What you need to do
From the entries, filter out every line that lacks "nhất" and copy the rest.

[Page-level text extractions]
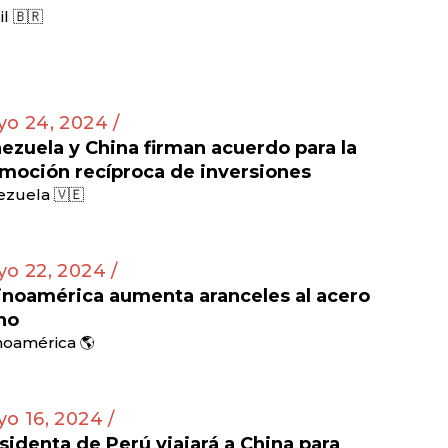
il 🇧🇷
o 24, 2024 /
ezuela y China firman acuerdo para la
moción recíproca de inversiones
zuela 🇻🇪
o 22, 2024 /
inoamérica aumenta aranceles al acero
no
noamérica 🌎
o 16, 2024 /
sidenta de Perú viajará a China para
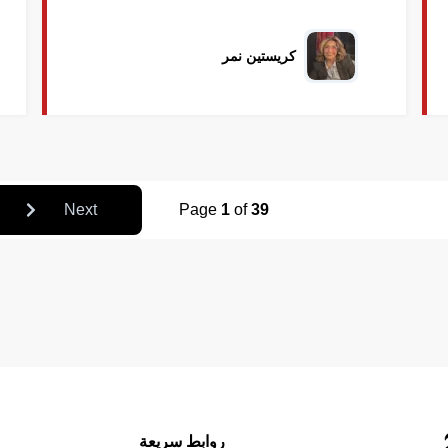
كريستين نمر
Next
Page
1
of
39
روابط سريعة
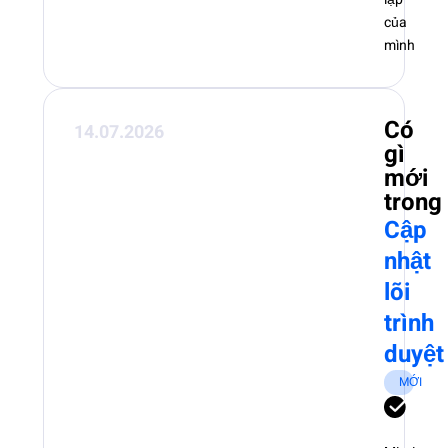
của
mình
Có
14.07.2026
gì
mới
trong
Cập
nhật
lõi
trình
duyệt
MỚI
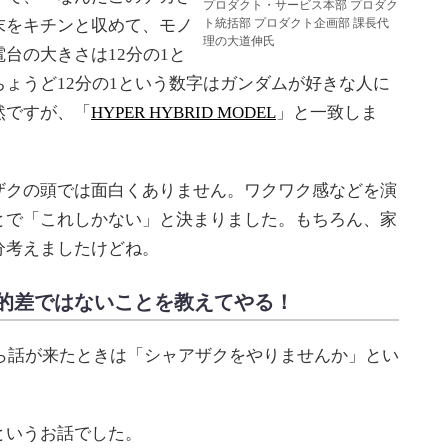
プロダクト・サービス本部 プロダク
末をキチンと収めて、モノ
ト統括部 プロダクト企画部 課長代
理の大道伸氏
台の大きさは12分の1と
ょうど12分の1という数字はガンダムが好きな人に
然ですが、「
HYPER HYBRID MODEL
」と一致しま
クの頭では面白くありません。ワクワク感などを演
とで「これしかない」と決まりました。もちろん、家
分考えましたけどね。
的差ではないことを教えてやる！
から話が来たときは「シャアザクをやりませんか」とい
いうお話でした。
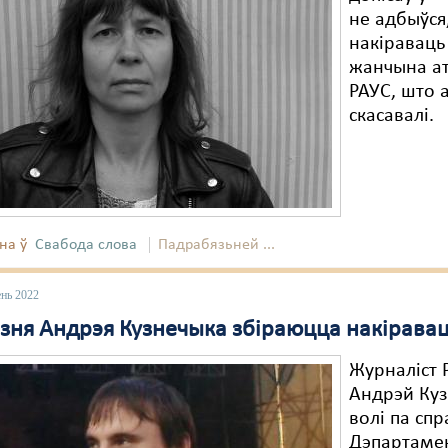
не адбыўся
накіраваць
жанчына ат
РАУС, што 
скасавалі.
на ў
Свабода слова
Падрабязьней ...
ень 2022
язня Андрэя Кузнечыка збіраюцца накірава
Журналіст 
Андрэй Куз
волі па спр
Дэпартаме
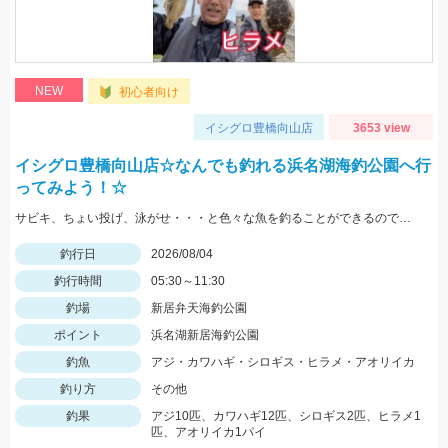
NEW
初心者向け
イシグロ豊橋向山店
3653 view
イシグロ豊橋向山店☆なんでも釣れる浜名湖海釣公園へ行
ってみよう！☆
サビキ、ちょい投げ、泳がせ・・・と色々な魚を釣ることができるので仕掛けも何種類か用意していけば楽しむことができますよ！
釣行日
2026/08/04
釣行時間
05:30～11:30
釣場
新居弁天海釣公園
ポイント
浜名湖新居海釣公園
釣魚
アジ・カワハギ・シロギス・ヒラメ・アオリイカ
釣り方
その他
釣果
アジ10匹、カワハギ12匹、シロギス2匹、ヒラメ1
匹、アオリイカ1パイ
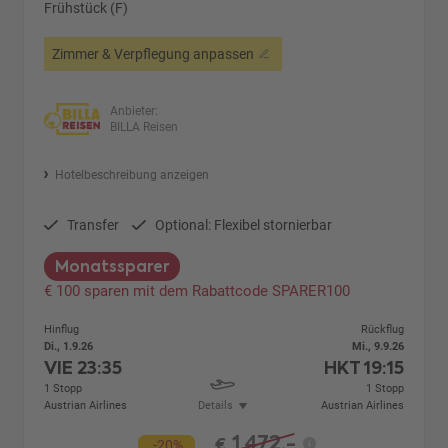
Frühstück (F)
Zimmer & Verpflegung anpassen
Anbieter:
BILLA Reisen
Hotelbeschreibung anzeigen
Transfer
Optional: Flexibel stornierbar
Monatssparer
€ 100 sparen mit dem Rabattcode SPARER100
Hinflug
Rückflug
Di., 1.9.26
Mi., 9.9.26
VIE
23:35
HKT
19:15
1 Stopp
1 Stopp
Austrian Airlines
Details
Austrian Airlines
1.472,-
€
-20%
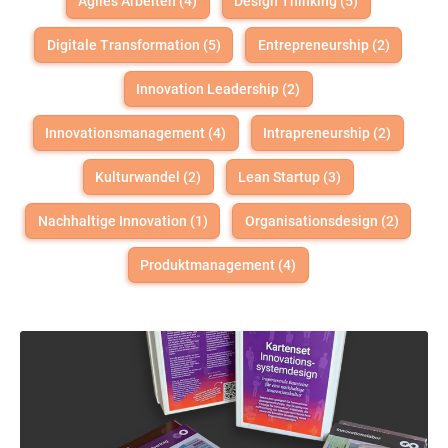
Agiles Arbeiten (4)
Design Thinking (5)
Digitale Transformation (5)
Entrepreneurship (2)
Innovation Leadership (2)
Innovationsmanagement (4)
Intrapreneurship (2)
Kulturwandel (2)
Lean Startup (3)
Nachhaltige Innovation (1)
Organisationsdesign (2)
Produktmanagement (4)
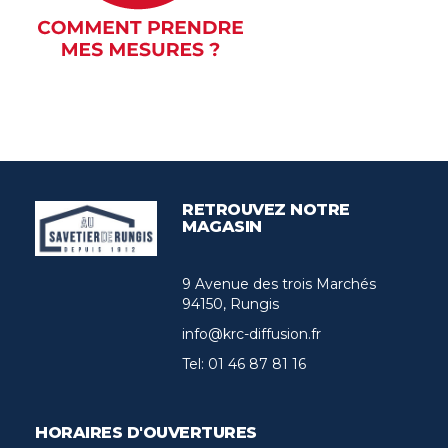
RETROUVEZ NOTRE
MAGASIN
9 Avenue des trois Marchés
94150, Rungis
info@krc-diffusion.fr
Tel:
01 46 87 81 16
HORAIRES D'OUVERTURES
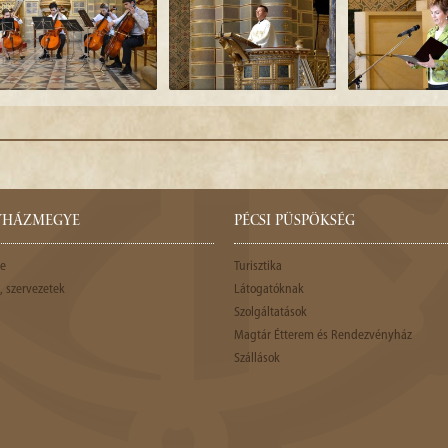
GYHÁZMEGYE
PÉCSI PÜSPÖKSÉG
e
Turisztika
 szervezetek
Látogatóknak
Szolgáltatások
Magtár Étterem és Rendezvényház
Szállások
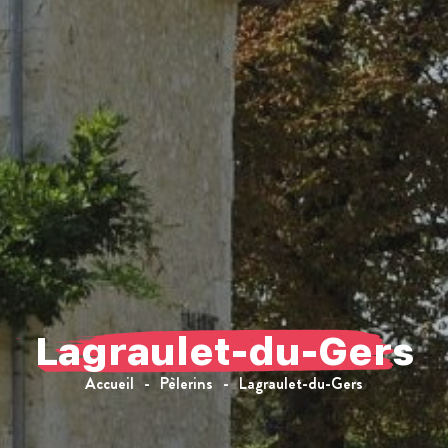
Lagraulet-du-Gers
Accueil
Pèlerins
Lagraulet-du-Gers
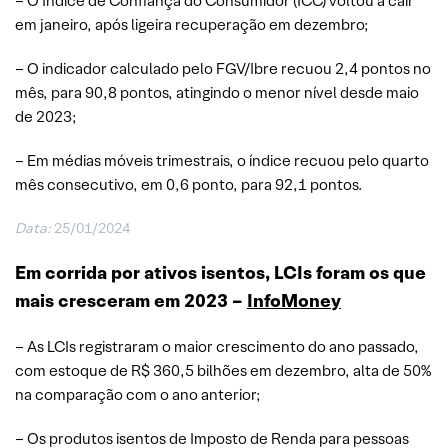
– O Índice de Confiança do Consumidor (ICC) voltou a cair
em janeiro, após ligeira recuperação em dezembro;
– O indicador calculado pelo FGV/Ibre recuou 2,4 pontos no
mês, para 90,8 pontos, atingindo o menor nível desde maio
de 2023;
– Em médias móveis trimestrais, o índice recuou pelo quarto
mês consecutivo, em 0,6 ponto, para 92,1 pontos.
Data:
25/01/2024
Em corrida por ativos isentos, LCIs foram os que
mais cresceram em 2023 –
InfoMoney
– As LCIs registraram o maior crescimento do ano passado,
com estoque de R$ 360,5 bilhões em dezembro, alta de 50%
na comparação com o ano anterior;
– Os produtos isentos de Imposto de Renda para pessoas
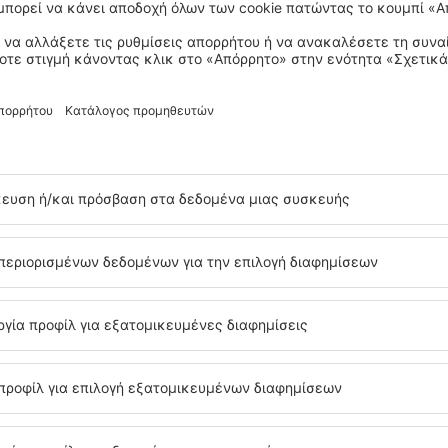
ίς κόστος υπηρεσίας
11
EUR
ανά επιβάτη)
τολή ειδοποίησης τιμών για πτήσεις από
Λέρο
ς Βενιζέλος!
μέγιστη τιμή
α στις καλύτερες τιμές στο ενημερωτικό μας δελτίο.
Συμφωνώ να λαμ
ύθυνση email που έχει παραχωρηθεί από εμένα.
ουμε περισσότερες προσφορές για 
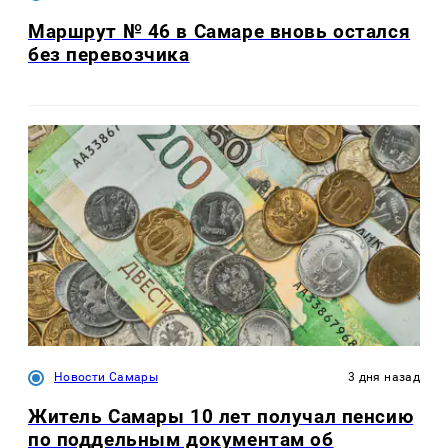
Маршрут № 46 в Самаре вновь остался
без перевозчика
Новости Самары
3 дня назад
Житель Самары 10 лет получал пенсию
по поддельным документам об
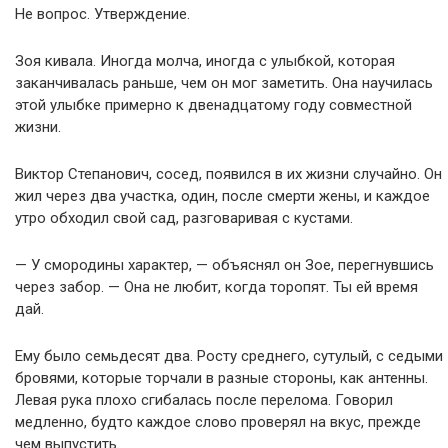
Не вопрос. Утверждение.
Зоя кивала. Иногда молча, иногда с улыбкой, которая
заканчивалась раньше, чем он мог заметить. Она научилась
этой улыбке примерно к двенадцатому году совместной
жизни.
Виктор Степанович, сосед, появился в их жизни случайно. Он
жил через два участка, один, после смерти жены, и каждое
утро обходил свой сад, разговаривая с кустами.
— У смородины характер, — объяснял он Зое, перегнувшись
через забор. — Она не любит, когда торопят. Ты ей время
дай.
Ему было семьдесят два. Росту среднего, сутулый, с седыми
бровями, которые торчали в разные стороны, как антенны.
Левая рука плохо сгибалась после перелома. Говорил
медленно, будто каждое слово проверял на вкус, прежде
чем выпустить.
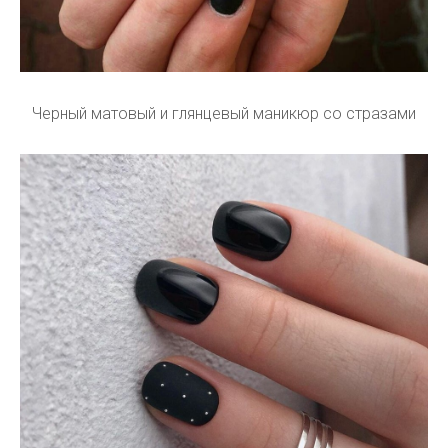
Черный матовый и глянцевый маникюр со стразами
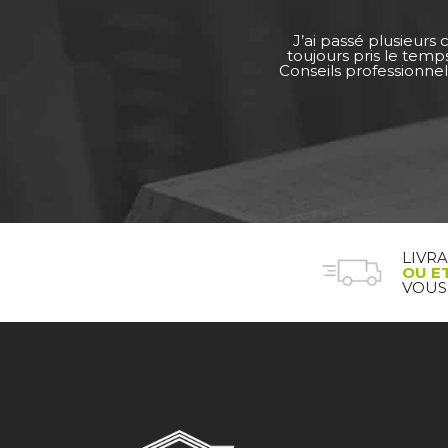
J’ai passé plusieurs
toujours pris le tem
Conseils professionnel
LIVR
OU E
VOUS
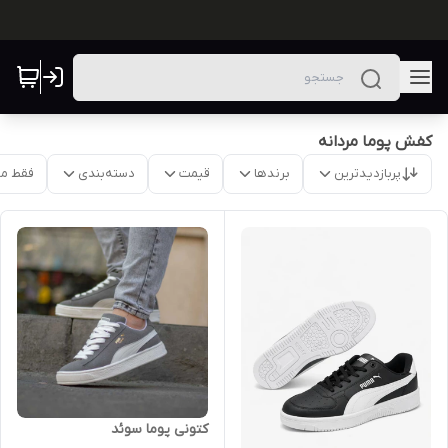
کفش پوما مردانه
پربازدیدترین
برندها
قیمت
دسته‌بندی
فقط م
کتونی پوما سوئد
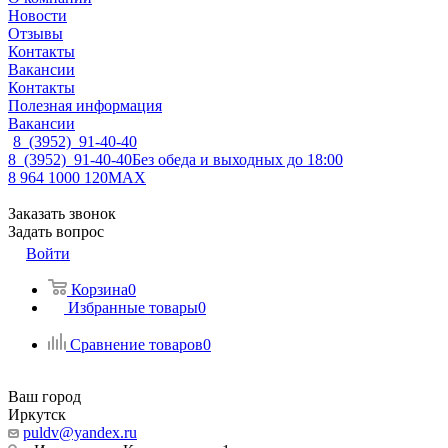
Новости
Отзывы
Контакты
Вакансии
Контакты
Полезная информация
Вакансии
8 (3952) 91-40-40
8 (3952) 91-40-40
Без обеда и выходных до 18:00
8 964 1000 120
MAX
Заказать звонок
Задать вопрос
Войти
Корзина
0
Избранные товары
0
Сравнение товаров
0
Ваш город
Иркутск
puldv@yandex.ru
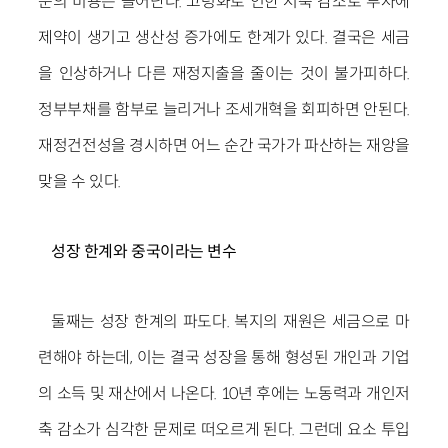
문의 비용은 늘어난다. 고령화로 인한 저축 감소로 투자에
제약이 생기고 생산성 증가에도 한계가 있다. 결국은 세금
을 인상하거나 다른 재정지출을 줄이는 것이 불가피하다.
정부부채를 함부로 늘리거나 조세개혁을 회피하면 안된다.
재정건전성을 경시하면 어느 순간 국가가 파산하는 재앙을
맞을 수 있다.
성장 한계와 중국이라는 변수
둘째는 성장 한계의 파도다. 복지의 재원은 세금으로 마
련해야 하는데, 이는 결국 성장을 통해 형성된 개인과 기업
의 소득 및 재산에서 나온다. 10년 후에는 노동력과 개인저
축 감소가 심각한 문제로 떠오르게 된다. 그런데 요소 투입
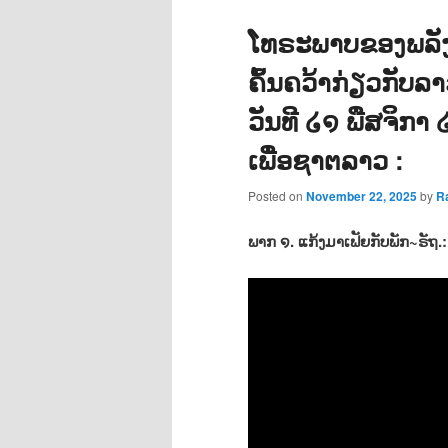
ໂທຣະພາບຂອງພລັ
ຄົ້ນຄວ້າກ່ຽວກັບລ
ວັນທີ ໒໑ ພືສຈິກາ
ເພື່ອຊາຕລາວ :
Posted on
November 22, 2025
by
R
ພາກ ໑. ແກ້ງມາເຟັຍກັບພັກ~ຣັຖ.:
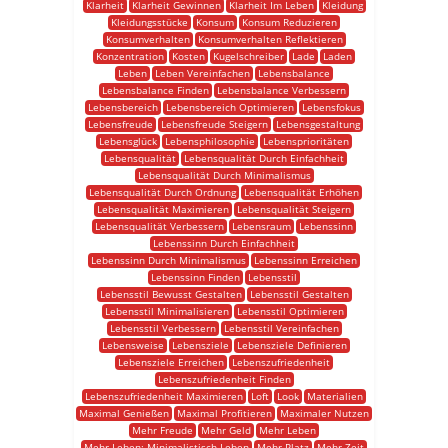
Klarheit
Klarheit Gewinnen
Klarheit Im Leben
Kleidung
Kleidungsstücke
Konsum
Konsum Reduzieren
Konsumverhalten
Konsumverhalten Reflektieren
Konzentration
Kosten
Kugelschreiber
Lade
Laden
Leben
Leben Vereinfachen
Lebensbalance
Lebensbalance Finden
Lebensbalance Verbessern
Lebensbereich
Lebensbereich Optimieren
Lebensfokus
Lebensfreude
Lebensfreude Steigern
Lebensgestaltung
Lebensglück
Lebensphilosophie
Lebensprioritäten
Lebensqualität
Lebensqualität Durch Einfachheit
Lebensqualität Durch Minimalismus
Lebensqualität Durch Ordnung
Lebensqualität Erhöhen
Lebensqualität Maximieren
Lebensqualität Steigern
Lebensqualität Verbessern
Lebensraum
Lebenssinn
Lebenssinn Durch Einfachheit
Lebenssinn Durch Minimalismus
Lebenssinn Erreichen
Lebenssinn Finden
Lebensstil
Lebensstil Bewusst Gestalten
Lebensstil Gestalten
Lebensstil Minimalisieren
Lebensstil Optimieren
Lebensstil Verbessern
Lebensstil Vereinfachen
Lebensweise
Lebensziele
Lebensziele Definieren
Lebensziele Erreichen
Lebenszufriedenheit
Lebenszufriedenheit Finden
Lebenszufriedenheit Maximieren
Loft
Look
Materialien
Maximal Genießen
Maximal Profitieren
Maximaler Nutzen
Mehr Freude
Mehr Geld
Mehr Leben
Mehr Leben: Minimalistisch Leben
Mehr Platz
Mehr Zeit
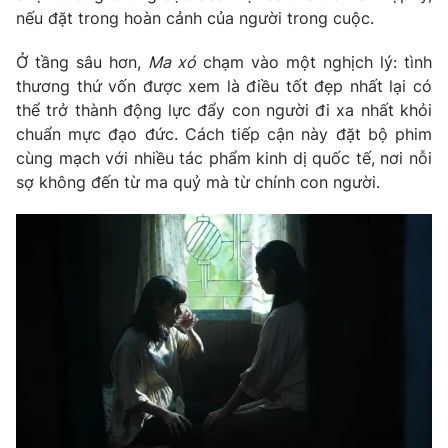
Ðiện thoại Thời báo VTV:
024.66 897 897
nếu đặt trong hoàn cảnh của người trong cuộc.
Email:
toasoan@vtv.vn
Ở tầng sâu hơn,
Ma xó
chạm vào một nghịch lý: tình
Liên hệ quảng cáo:
024-7300.7108
thương thứ vốn được xem là điều tốt đẹp nhất lại có
thể trở thành động lực đẩy con người đi xa nhất khỏi
chuẩn mực đạo đức. Cách tiếp cận này đặt bộ phim
cùng mạch với nhiều tác phẩm kinh dị quốc tế, nơi nỗi
sợ không đến từ ma quỷ mà từ chính con người.
® Cấm sao chép dưới mọi hình thức nếu không có sự chấp
thuận bằng văn bản. Ghi rõ nguồn VTV.vn khi phát hành lại
thông tin từ website này.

Result of the exercise
thương thứ vốn được xem là điều tốt đẹp nhất lại có
thể trở thành động lực đẩy con người đi xa nhất khỏi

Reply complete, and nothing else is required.